Extracted data entries:
————————
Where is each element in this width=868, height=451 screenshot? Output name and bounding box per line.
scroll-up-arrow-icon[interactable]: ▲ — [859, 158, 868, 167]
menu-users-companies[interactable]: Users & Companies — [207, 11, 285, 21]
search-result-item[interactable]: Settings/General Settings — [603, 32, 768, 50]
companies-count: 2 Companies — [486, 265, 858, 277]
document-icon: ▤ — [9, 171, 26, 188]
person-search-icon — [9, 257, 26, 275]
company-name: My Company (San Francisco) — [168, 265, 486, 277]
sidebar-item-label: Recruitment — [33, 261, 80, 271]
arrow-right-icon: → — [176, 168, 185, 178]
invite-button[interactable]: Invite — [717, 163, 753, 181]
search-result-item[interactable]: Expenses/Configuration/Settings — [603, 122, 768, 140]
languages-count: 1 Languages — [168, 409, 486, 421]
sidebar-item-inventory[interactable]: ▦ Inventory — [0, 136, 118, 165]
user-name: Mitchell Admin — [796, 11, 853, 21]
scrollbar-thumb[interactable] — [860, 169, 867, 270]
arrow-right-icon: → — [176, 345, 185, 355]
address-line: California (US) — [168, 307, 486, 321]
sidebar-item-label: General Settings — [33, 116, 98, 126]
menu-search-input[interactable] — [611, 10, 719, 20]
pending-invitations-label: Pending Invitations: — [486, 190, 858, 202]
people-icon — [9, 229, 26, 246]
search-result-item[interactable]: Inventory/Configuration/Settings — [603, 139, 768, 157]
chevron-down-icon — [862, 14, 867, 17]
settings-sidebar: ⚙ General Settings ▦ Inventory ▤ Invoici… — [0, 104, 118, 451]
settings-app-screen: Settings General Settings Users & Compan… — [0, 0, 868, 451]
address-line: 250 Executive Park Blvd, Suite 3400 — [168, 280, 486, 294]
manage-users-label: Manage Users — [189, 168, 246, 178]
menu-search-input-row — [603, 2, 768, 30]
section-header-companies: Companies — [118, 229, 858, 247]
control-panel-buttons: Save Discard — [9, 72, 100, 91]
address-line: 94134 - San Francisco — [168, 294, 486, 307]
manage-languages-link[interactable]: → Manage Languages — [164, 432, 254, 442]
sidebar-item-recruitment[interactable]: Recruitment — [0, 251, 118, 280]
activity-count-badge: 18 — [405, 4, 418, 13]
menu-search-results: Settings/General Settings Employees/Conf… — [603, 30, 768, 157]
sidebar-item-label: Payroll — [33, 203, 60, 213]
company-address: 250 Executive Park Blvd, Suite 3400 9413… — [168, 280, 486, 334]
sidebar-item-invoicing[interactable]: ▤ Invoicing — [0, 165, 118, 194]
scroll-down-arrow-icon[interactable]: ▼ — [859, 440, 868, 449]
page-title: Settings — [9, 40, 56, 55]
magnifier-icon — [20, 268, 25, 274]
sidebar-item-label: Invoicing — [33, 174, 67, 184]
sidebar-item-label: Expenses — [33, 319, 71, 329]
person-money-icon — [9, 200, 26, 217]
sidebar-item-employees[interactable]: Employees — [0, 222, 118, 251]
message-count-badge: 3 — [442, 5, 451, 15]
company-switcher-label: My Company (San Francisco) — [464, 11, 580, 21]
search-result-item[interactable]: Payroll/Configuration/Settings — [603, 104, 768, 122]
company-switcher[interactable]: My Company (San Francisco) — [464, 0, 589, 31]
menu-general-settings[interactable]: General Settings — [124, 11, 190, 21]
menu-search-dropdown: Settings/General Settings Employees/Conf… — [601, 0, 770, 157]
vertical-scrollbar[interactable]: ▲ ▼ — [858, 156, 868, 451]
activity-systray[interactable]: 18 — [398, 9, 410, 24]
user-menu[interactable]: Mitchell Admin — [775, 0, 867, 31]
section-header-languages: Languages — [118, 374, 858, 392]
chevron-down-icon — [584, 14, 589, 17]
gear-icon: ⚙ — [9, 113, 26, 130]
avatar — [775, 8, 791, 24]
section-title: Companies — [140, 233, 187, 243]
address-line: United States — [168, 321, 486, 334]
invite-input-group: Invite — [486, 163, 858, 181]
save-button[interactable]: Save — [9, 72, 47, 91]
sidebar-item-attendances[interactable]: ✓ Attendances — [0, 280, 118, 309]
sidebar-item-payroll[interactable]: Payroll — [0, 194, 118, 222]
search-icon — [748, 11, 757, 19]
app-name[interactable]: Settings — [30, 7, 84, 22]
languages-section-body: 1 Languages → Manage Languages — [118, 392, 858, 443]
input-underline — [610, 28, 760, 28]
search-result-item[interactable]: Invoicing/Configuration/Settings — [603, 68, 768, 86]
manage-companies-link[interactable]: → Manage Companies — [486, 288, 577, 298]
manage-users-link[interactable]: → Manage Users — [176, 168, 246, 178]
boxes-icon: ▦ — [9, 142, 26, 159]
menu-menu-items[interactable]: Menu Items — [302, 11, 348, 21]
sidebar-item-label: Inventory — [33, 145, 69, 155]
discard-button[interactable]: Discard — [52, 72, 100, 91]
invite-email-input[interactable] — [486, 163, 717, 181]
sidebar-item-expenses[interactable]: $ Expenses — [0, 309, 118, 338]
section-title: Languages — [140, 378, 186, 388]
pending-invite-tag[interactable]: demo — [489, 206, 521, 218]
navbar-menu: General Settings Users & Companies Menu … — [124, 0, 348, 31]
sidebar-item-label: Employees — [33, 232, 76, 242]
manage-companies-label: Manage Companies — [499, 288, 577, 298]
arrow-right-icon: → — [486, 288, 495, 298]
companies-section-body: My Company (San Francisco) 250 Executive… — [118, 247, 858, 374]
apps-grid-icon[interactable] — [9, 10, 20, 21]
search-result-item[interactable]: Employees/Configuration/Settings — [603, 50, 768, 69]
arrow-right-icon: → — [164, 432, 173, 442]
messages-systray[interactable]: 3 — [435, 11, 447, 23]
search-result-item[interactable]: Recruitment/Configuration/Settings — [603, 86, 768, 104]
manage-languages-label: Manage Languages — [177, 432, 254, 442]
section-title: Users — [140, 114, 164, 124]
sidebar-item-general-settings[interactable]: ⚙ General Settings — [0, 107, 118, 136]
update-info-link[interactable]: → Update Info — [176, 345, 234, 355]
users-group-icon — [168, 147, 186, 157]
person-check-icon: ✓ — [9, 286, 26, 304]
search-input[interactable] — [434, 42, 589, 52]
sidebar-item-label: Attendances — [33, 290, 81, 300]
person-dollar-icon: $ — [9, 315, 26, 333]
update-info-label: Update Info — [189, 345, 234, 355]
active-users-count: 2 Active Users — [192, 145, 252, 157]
————————
§ Exercise directions:
Repeat every line of the records above exactly.

§ Answer:
Where is each element in this width=868, height=451 screenshot? Output name and bounding box per line.
scroll-up-arrow-icon[interactable]: ▲ — [859, 158, 868, 167]
menu-users-companies[interactable]: Users & Companies — [207, 11, 285, 21]
search-result-item[interactable]: Settings/General Settings — [603, 32, 768, 50]
companies-count: 2 Companies — [486, 265, 858, 277]
document-icon: ▤ — [9, 171, 26, 188]
person-search-icon — [9, 257, 26, 275]
company-name: My Company (San Francisco) — [168, 265, 486, 277]
sidebar-item-label: Recruitment — [33, 261, 80, 271]
arrow-right-icon: → — [176, 168, 185, 178]
invite-button[interactable]: Invite — [717, 163, 753, 181]
search-result-item[interactable]: Expenses/Configuration/Settings — [603, 122, 768, 140]
languages-count: 1 Languages — [168, 409, 486, 421]
sidebar-item-inventory[interactable]: ▦ Inventory — [0, 136, 118, 165]
user-name: Mitchell Admin — [796, 11, 853, 21]
scrollbar-thumb[interactable] — [860, 169, 867, 270]
arrow-right-icon: → — [176, 345, 185, 355]
address-line: California (US) — [168, 307, 486, 321]
sidebar-item-label: General Settings — [33, 116, 98, 126]
menu-search-input[interactable] — [611, 10, 719, 20]
pending-invitations-label: Pending Invitations: — [486, 190, 858, 202]
people-icon — [9, 229, 26, 246]
search-result-item[interactable]: Inventory/Configuration/Settings — [603, 139, 768, 157]
chevron-down-icon — [862, 14, 867, 17]
settings-sidebar: ⚙ General Settings ▦ Inventory ▤ Invoici… — [0, 104, 118, 451]
settings-app-screen: Settings General Settings Users & Compan… — [0, 0, 868, 451]
address-line: 250 Executive Park Blvd, Suite 3400 — [168, 280, 486, 294]
manage-users-label: Manage Users — [189, 168, 246, 178]
menu-search-input-row — [603, 2, 768, 30]
section-header-companies: Companies — [118, 229, 858, 247]
control-panel-buttons: Save Discard — [9, 72, 100, 91]
address-line: 94134 - San Francisco — [168, 294, 486, 307]
manage-languages-link[interactable]: → Manage Languages — [164, 432, 254, 442]
sidebar-item-recruitment[interactable]: Recruitment — [0, 251, 118, 280]
activity-count-badge: 18 — [405, 4, 418, 13]
menu-search-results: Settings/General Settings Employees/Conf… — [603, 30, 768, 157]
sidebar-item-label: Payroll — [33, 203, 60, 213]
company-address: 250 Executive Park Blvd, Suite 3400 9413… — [168, 280, 486, 334]
sidebar-item-invoicing[interactable]: ▤ Invoicing — [0, 165, 118, 194]
scroll-down-arrow-icon[interactable]: ▼ — [859, 440, 868, 449]
page-title: Settings — [9, 40, 56, 55]
magnifier-icon — [20, 268, 25, 274]
sidebar-item-label: Invoicing — [33, 174, 67, 184]
sidebar-item-label: Expenses — [33, 319, 71, 329]
person-money-icon — [9, 200, 26, 217]
sidebar-item-employees[interactable]: Employees — [0, 222, 118, 251]
message-count-badge: 3 — [442, 5, 451, 15]
company-switcher-label: My Company (San Francisco) — [464, 11, 580, 21]
search-result-item[interactable]: Payroll/Configuration/Settings — [603, 104, 768, 122]
company-switcher[interactable]: My Company (San Francisco) — [464, 0, 589, 31]
menu-general-settings[interactable]: General Settings — [124, 11, 190, 21]
menu-search-dropdown: Settings/General Settings Employees/Conf… — [601, 0, 770, 157]
vertical-scrollbar[interactable]: ▲ ▼ — [858, 156, 868, 451]
activity-systray[interactable]: 18 — [398, 9, 410, 24]
user-menu[interactable]: Mitchell Admin — [775, 0, 867, 31]
section-header-languages: Languages — [118, 374, 858, 392]
chevron-down-icon — [584, 14, 589, 17]
gear-icon: ⚙ — [9, 113, 26, 130]
avatar — [775, 8, 791, 24]
section-title: Companies — [140, 233, 187, 243]
address-line: United States — [168, 321, 486, 334]
invite-input-group: Invite — [486, 163, 858, 181]
save-button[interactable]: Save — [9, 72, 47, 91]
sidebar-item-attendances[interactable]: ✓ Attendances — [0, 280, 118, 309]
sidebar-item-payroll[interactable]: Payroll — [0, 194, 118, 222]
search-icon — [748, 11, 757, 19]
app-name[interactable]: Settings — [30, 7, 84, 22]
languages-section-body: 1 Languages → Manage Languages — [118, 392, 858, 443]
input-underline — [610, 28, 760, 28]
search-result-item[interactable]: Invoicing/Configuration/Settings — [603, 68, 768, 86]
manage-companies-link[interactable]: → Manage Companies — [486, 288, 577, 298]
manage-users-link[interactable]: → Manage Users — [176, 168, 246, 178]
boxes-icon: ▦ — [9, 142, 26, 159]
menu-menu-items[interactable]: Menu Items — [302, 11, 348, 21]
sidebar-item-label: Inventory — [33, 145, 69, 155]
discard-button[interactable]: Discard — [52, 72, 100, 91]
invite-email-input[interactable] — [486, 163, 717, 181]
sidebar-item-expenses[interactable]: $ Expenses — [0, 309, 118, 338]
section-title: Languages — [140, 378, 186, 388]
pending-invite-tag[interactable]: demo — [489, 206, 521, 218]
navbar-menu: General Settings Users & Companies Menu … — [124, 0, 348, 31]
sidebar-item-label: Employees — [33, 232, 76, 242]
manage-companies-label: Manage Companies — [499, 288, 577, 298]
arrow-right-icon: → — [486, 288, 495, 298]
companies-section-body: My Company (San Francisco) 250 Executive… — [118, 247, 858, 374]
apps-grid-icon[interactable] — [9, 10, 20, 21]
search-result-item[interactable]: Employees/Configuration/Settings — [603, 50, 768, 69]
arrow-right-icon: → — [164, 432, 173, 442]
messages-systray[interactable]: 3 — [435, 11, 447, 23]
search-result-item[interactable]: Recruitment/Configuration/Settings — [603, 86, 768, 104]
manage-languages-label: Manage Languages — [177, 432, 254, 442]
section-title: Users — [140, 114, 164, 124]
sidebar-item-general-settings[interactable]: ⚙ General Settings — [0, 107, 118, 136]
update-info-link[interactable]: → Update Info — [176, 345, 234, 355]
users-group-icon — [168, 147, 186, 157]
person-check-icon: ✓ — [9, 286, 26, 304]
search-input[interactable] — [434, 42, 589, 52]
sidebar-item-label: Attendances — [33, 290, 81, 300]
person-dollar-icon: $ — [9, 315, 26, 333]
update-info-label: Update Info — [189, 345, 234, 355]
active-users-count: 2 Active Users — [192, 145, 252, 157]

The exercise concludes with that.